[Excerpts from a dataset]
===
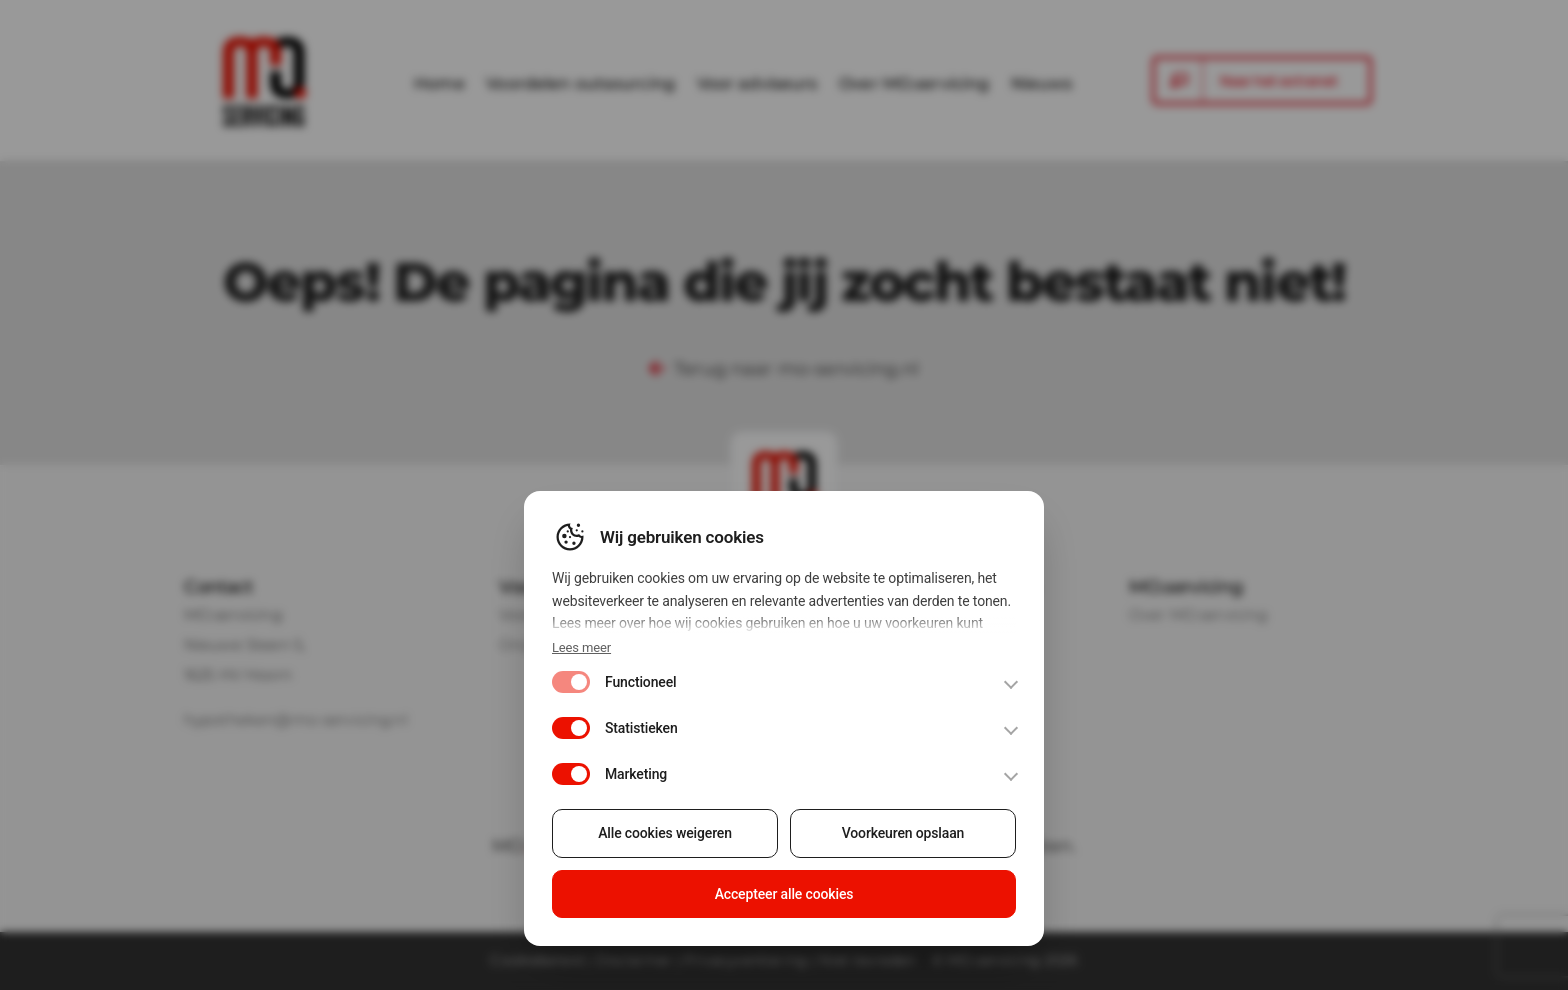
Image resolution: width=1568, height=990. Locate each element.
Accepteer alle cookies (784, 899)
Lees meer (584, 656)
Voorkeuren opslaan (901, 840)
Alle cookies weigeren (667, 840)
===
## ACTION ITEM
Although the entries contain pictures, reproduce only the rest, exactly as written.

## PROBLEM SOLUTION
Image resolution: width=1568, height=990. Locate each element.
Accepteer alle cookies (784, 899)
Lees meer (584, 656)
Voorkeuren opslaan (901, 840)
Alle cookies weigeren (667, 840)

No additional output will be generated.